THE PROBLEM :: Excluding all pictures, please output the listing exactly.

EXCERPTED DATA ::
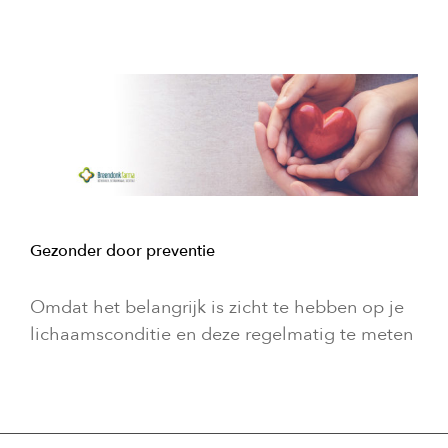
Gezonder door preventie
Omdat het belangrijk is zicht te hebben op je
lichaamsconditie en deze regelmatig te meten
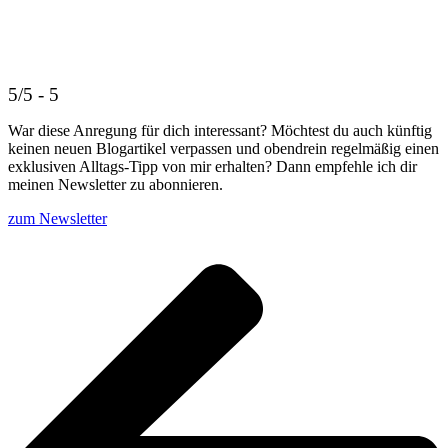
5/5 - 5
War diese Anregung für dich interessant? Möchtest du auch künftig
keinen neuen Blogartikel verpassen und obendrein regelmäßig einen
exklusiven Alltags-Tipp von mir erhalten? Dann empfehle ich dir
meinen Newsletter zu abonnieren.
zum Newsletter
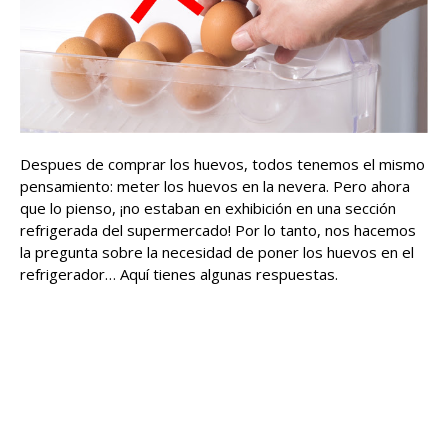
Despues de comprar los huevos, todos tenemos el mismo
pensamiento: meter los huevos en la nevera. Pero ahora
que lo pienso, ¡no estaban en exhibición en una sección
refrigerada del supermercado! Por lo tanto, nos hacemos
la pregunta sobre la necesidad de poner los huevos en el
refrigerador… Aquí tienes algunas respuestas.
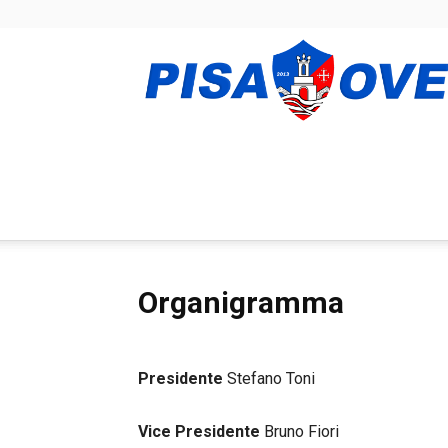
Organigramma
Presidente
Stefano Toni
Vice Presidente
Bruno Fiori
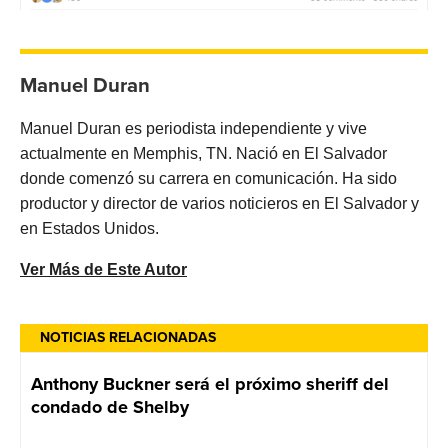
Manuel Duran
Manuel Duran es periodista independiente y vive
actualmente en Memphis, TN. Nació en El Salvador
donde comenzó su carrera en comunicación. Ha sido
productor y director de varios noticieros en El Salvador y
en Estados Unidos.
Ver Más de Este Autor
NOTICIAS RELACIONADAS
Anthony Buckner será el próximo sheriff del
condado de Shelby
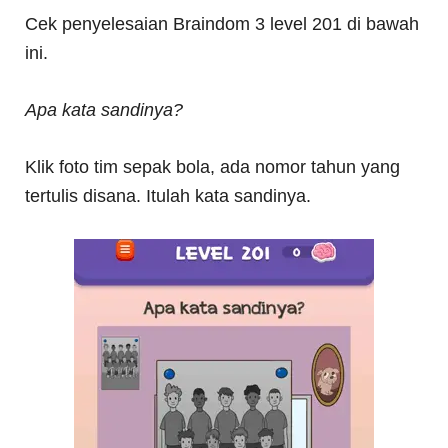
Cek penyelesaian Braindom 3 level 201 di bawah
ini.
Apa kata sandinya?
Klik foto tim sepak bola, ada nomor tahun yang
tertulis disana. Itulah kata sandinya.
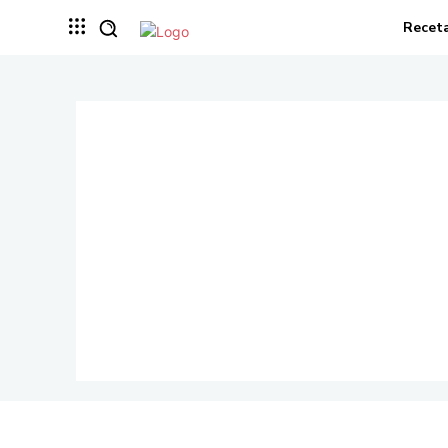
Recet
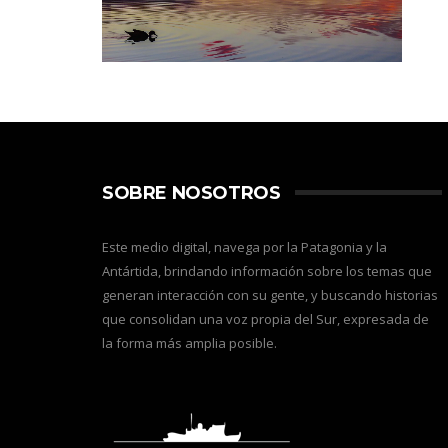
SOBRE NOSOTROS
Este medio digital, navega por la Patagonia y la
Antártida, brindando información sobre los temas que
generan interacción con su gente, y buscando historias
que consolidan una voz propia del Sur, expresada de
la forma más amplia posible.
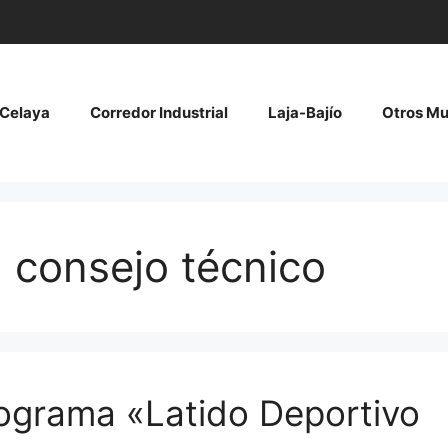
Celaya
Corredor Industrial
Laja-Bajío
Otros Mu
 consejo técnico
grama «Latido Deportivo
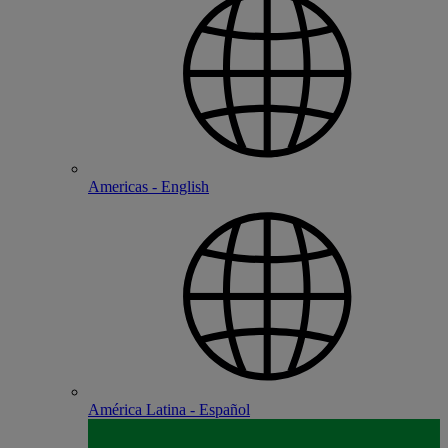
Americas - English
América Latina - Español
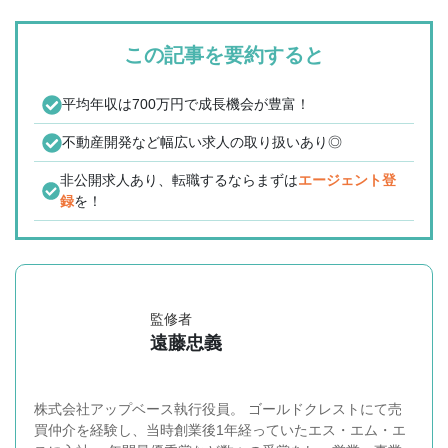
この記事を要約すると
平均年収は700万円で成長機会が豊富！
不動産開発など幅広い求人の取り扱いあり◎
非公開求人あり、転職するならまずは
エージェント登
録
を！
監修者
遠藤忠義
株式会社アップベース執行役員。 ゴールドクレストにて売
買仲介を経験し、当時創業後1年経っていたエス・エム・エ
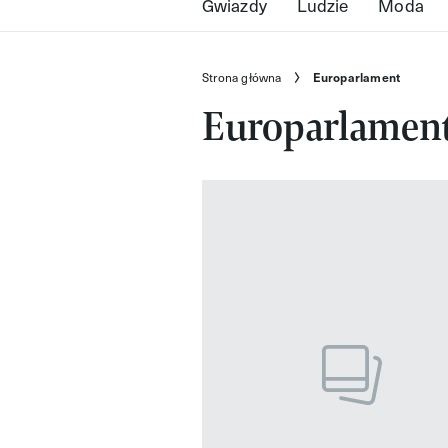
Gwiazdy
Ludzie
Moda
Strona główna
Europarlament
Europarlamen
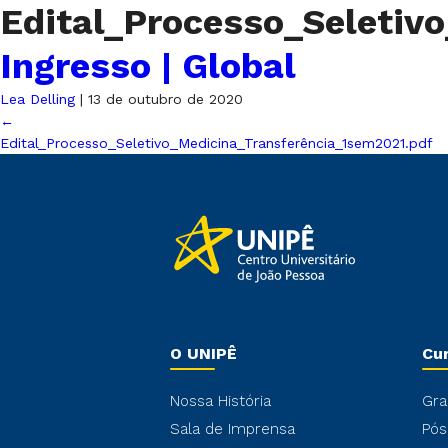
Edital_Processo_Seletiv
Ingresso | Global
Lea Delling
|
13 de outubro de 2020
←
Edital_Processo_Seletivo_Medicina_Transferência_1sem2021.pdf
O UNIPÊ
Cu
Nossa História
Gra
Sala de Imprensa
Pós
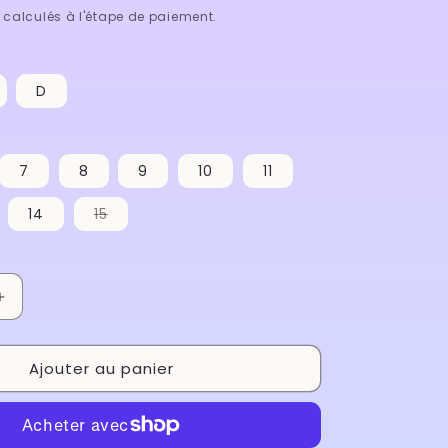
calculés à l'étape de paiement.
D
7
8
9
10
11
Variante
14
15
épuisée
ou
indisponible
Augmenter
la
quantité
Ajouter au panier
de
Boitier
Premium
-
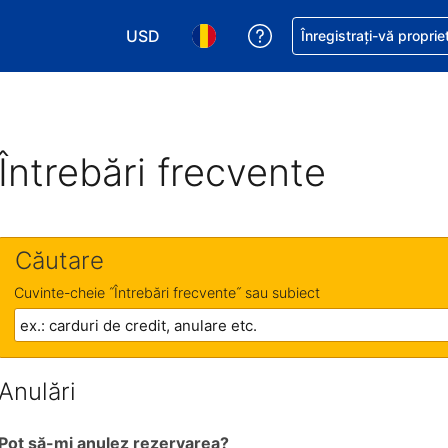
USD
Primiți asistență cu pri
Înregistrați-vă proprie
Alegeţi moneda. Moneda actuală este Dol
Alegeți limba. Limba actuală est
Întrebări frecvente
Căutare
Cuvinte-cheie ˝Întrebări frecvente˝ sau subiect
Anulări
Pot să-mi anulez rezervarea?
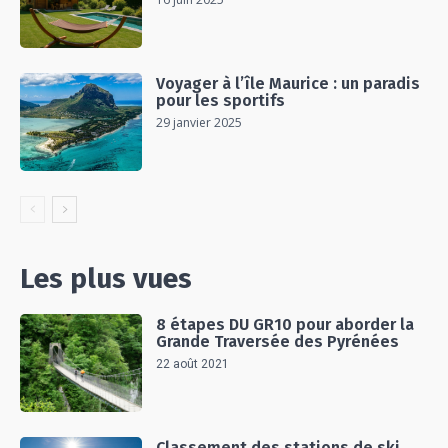
Voyager à l’île Maurice : un paradis
pour les sportifs
29 janvier 2025
Les plus vues
8 étapes DU GR10 pour aborder la
Grande Traversée des Pyrénées
22 août 2021
Classement des stations de ski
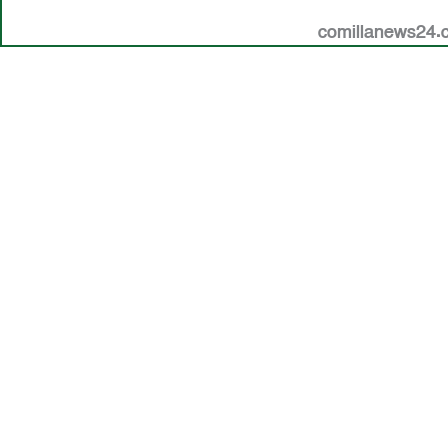
comillanews24.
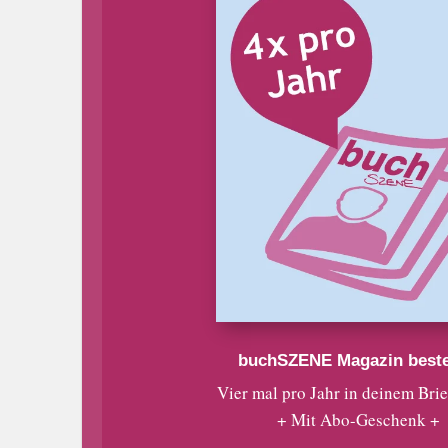
buchSZENE Magazin beste
Vier mal pro Jahr in deinem Bri
+ Mit Abo-Geschenk +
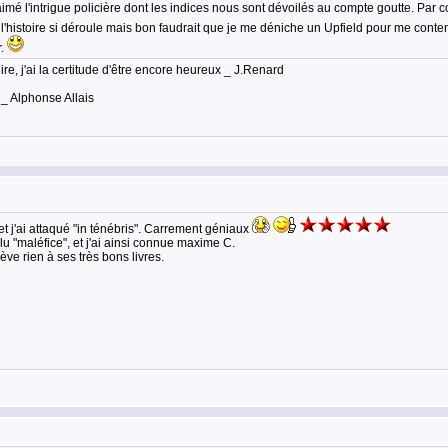
imé l'intrigue policière dont les indices nous sont dévoilés au compte goutte. Par 
e l'histoire si déroule mais bon faudrait que je me déniche un Upfield pour me conte
r.
lire, j'ai la certitude d'être encore heureux _ J.Renard
 _ Alphonse Allais
t j'ai attaqué "in ténébris". Carrement géniaux
lu "maléfice", et j'ai ainsi connue maxime C.
ve rien à ses très bons livres.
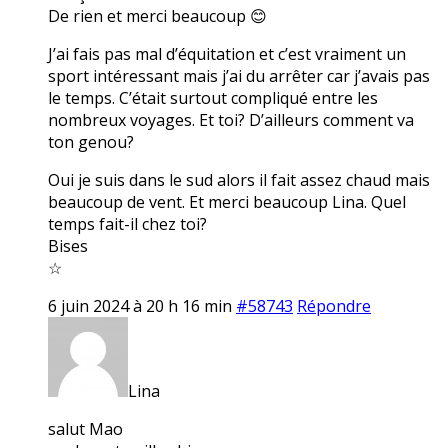
De rien et merci beaucoup 😊
J’ai fais pas mal d’équitation et c’est vraiment un
sport intéressant mais j’ai du arrêter car j’avais pas
le temps. C’était surtout compliqué entre les
nombreux voyages. Et toi? D’ailleurs comment va
ton genou?
Oui je suis dans le sud alors il fait assez chaud mais
beaucoup de vent. Et merci beaucoup Lina. Quel
temps fait-il chez toi?
Bises
☆
6 juin 2024 à 20 h 16 min
#58743
Répondre
Lina
salut Mao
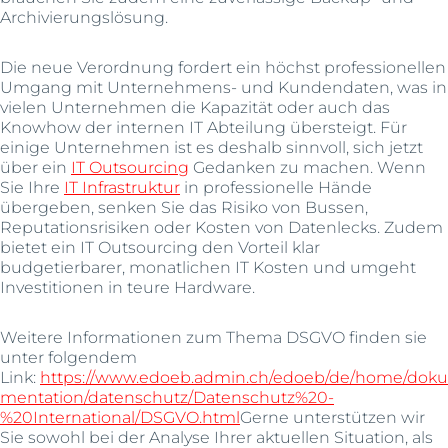
Archivierungslösung.
Die neue Verordnung fordert ein höchst professionellen
Umgang mit Unternehmens- und Kundendaten, was in
vielen Unternehmen die Kapazität oder auch das
Knowhow der internen IT Abteilung übersteigt. Für
einige Unternehmen ist es deshalb sinnvoll, sich jetzt
über ein
IT Outsourcing
Gedanken zu machen. Wenn
Sie Ihre
IT Infrastruktur
in professionelle Hände
übergeben, senken Sie das Risiko von Bussen,
Reputationsrisiken oder Kosten von Datenlecks. Zudem
bietet ein IT Outsourcing den Vorteil klar
budgetierbarer, monatlichen IT Kosten und umgeht
Investitionen in teure Hardware.
Weitere Informationen zum Thema DSGVO finden sie
unter folgendem
Link:
https://www.edoeb.admin.ch/edoeb/de/home/doku
mentation/datenschutz/Datenschutz%20-
%20International/DSGVO.html
Gerne unterstützen wir
Sie sowohl bei der Analyse Ihrer aktuellen Situation, als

RESPONSE BOX ::
Gezonder door preventie
Omdat het belangrijk is zicht te hebben op je
lichaamsconditie en deze regelmatig te meten
5/5 - 5
War diese Anregung für dich interessant? Möchtest du auch künftig
keinen neuen Blogartikel verpassen und obendrein regelmäßig einen
exklusiven Alltags-Tipp von mir erhalten? Dann empfehle ich dir
meinen Newsletter zu abonnieren.
zum Newsletter
Despues de comprar los huevos, todos tenemos el mismo
pensamiento: meter los huevos en la nevera. Pero ahora
que lo pienso, ¡no estaban en exhibición en una sección
refrigerada del supermercado! Por lo tanto, nos hacemos
la pregunta sobre la necesidad de poner los huevos en el
refrigerador… Aquí tienes algunas respuestas.
Organigramma
Presidente
Stefano Toni
Vice Presidente
Bruno Fiori
Manuel Duran
Manuel Duran es periodista independiente y vive
actualmente en Memphis, TN. Nació en El Salvador
donde comenzó su carrera en comunicación. Ha sido
productor y director de varios noticieros en El Salvador y
en Estados Unidos.
Ver Más de Este Autor
NOTICIAS RELACIONADAS
Anthony Buckner será el próximo sheriff del
condado de Shelby
Cek penyelesaian Braindom 3 level 201 di bawah
ini.
Apa kata sandinya?
Klik foto tim sepak bola, ada nomor tahun yang
tertulis disana. Itulah kata sandinya.
Recet
SOBRE NOSOTROS
Este medio digital, navega por la Patagonia y la
Antártida, brindando información sobre los temas que
generan interacción con su gente, y buscando historias
que consolidan una voz propia del Sur, expresada de
la forma más amplia posible.
Celaya
Corredor Industrial
Laja-Bajío
Otros Mu
 consejo técnico
grama «Latido Deportivo
Americas - English
América Latina - Español
この記事を要約すると
平均年収は700万円で成長機会が豊富！
不動産開発など幅広い求人の取り扱いあり◎
非公開求人あり、転職するならまずは
エージェント登
録
を！
監修者
遠藤忠義
株式会社アップベース執行役員。 ゴールドクレストにて売
買仲介を経験し、当時創業後1年経っていたエス・エム・エ
Gwiazdy
Ludzie
Moda
Strona główna
Europarlament
Europarlamen
Edital_Processo_Seletiv
Ingresso | Global
Lea Delling
|
13 de outubro de 2020
←
Edital_Processo_Seletivo_Medicina_Transferência_1sem2021.pdf
O UNIPÊ
Cu
Nossa História
Gra
Sala de Imprensa
Pós
calculés à l'étape de paiement.
D
7
8
9
10
11
Variante
14
15
épuisée
ou
indisponible
Augmenter
la
quantité
Ajouter au panier
de
Boitier
Premium
-
USD
Primiți asistență cu pri
Înregistrați-vă proprie
Alegeţi moneda. Moneda actuală este Dol
Alegeți limba. Limba actuală est
Întrebări frecvente
Căutare
Cuvinte-cheie ˝Întrebări frecvente˝ sau subiect
Anulări
Pot să-mi anulez rezervarea?
Voyager à l’île Maurice : un paradis
pour les sportifs
29 janvier 2025
Les plus vues
8 étapes DU GR10 pour aborder la
Grande Traversée des Pyrénées
22 août 2021
Classement des stations de ski
comillanews24.
buchSZENE Magazin beste
Vier mal pro Jahr in deinem Bri
+ Mit Abo-Geschenk +
imé l'intrigue policière dont les indices nous sont dévoilés au compte goutte. Par 
e l'histoire si déroule mais bon faudrait que je me déniche un Upfield pour me conte
r.
lire, j'ai la certitude d'être encore heureux _ J.Renard
 _ Alphonse Allais
t j'ai attaqué "in ténébris". Carrement géniaux
lu "maléfice", et j'ai ainsi connue maxime C.
ve rien à ses très bons livres.
De rien et merci beaucoup 😊
J’ai fais pas mal d’équitation et c’est vraiment un
sport intéressant mais j’ai du arrêter car j’avais pas
le temps. C’était surtout compliqué entre les
nombreux voyages. Et toi? D’ailleurs comment va
ton genou?
Oui je suis dans le sud alors il fait assez chaud mais
beaucoup de vent. Et merci beaucoup Lina. Quel
temps fait-il chez toi?
Bises
☆
6 juin 2024 à 20 h 16 min
#58743
Répondre
Lina
salut Mao
Archivierungslösung.
Die neue Verordnung fordert ein höchst professionellen
Umgang mit Unternehmens- und Kundendaten, was in
vielen Unternehmen die Kapazität oder auch das
Knowhow der internen IT Abteilung übersteigt. Für
einige Unternehmen ist es deshalb sinnvoll, sich jetzt
über ein
IT Outsourcing
Gedanken zu machen. Wenn
Sie Ihre
IT Infrastruktur
in professionelle Hände
übergeben, senken Sie das Risiko von Bussen,
Reputationsrisiken oder Kosten von Datenlecks. Zudem
bietet ein IT Outsourcing den Vorteil klar
budgetierbarer, monatlichen IT Kosten und umgeht
Investitionen in teure Hardware.
Weitere Informationen zum Thema DSGVO finden sie
unter folgendem
Link:
https://www.edoeb.admin.ch/edoeb/de/home/doku
mentation/datenschutz/Datenschutz%20-
%20International/DSGVO.html
Gerne unterstützen wir
Sie sowohl bei der Analyse Ihrer aktuellen Situation, als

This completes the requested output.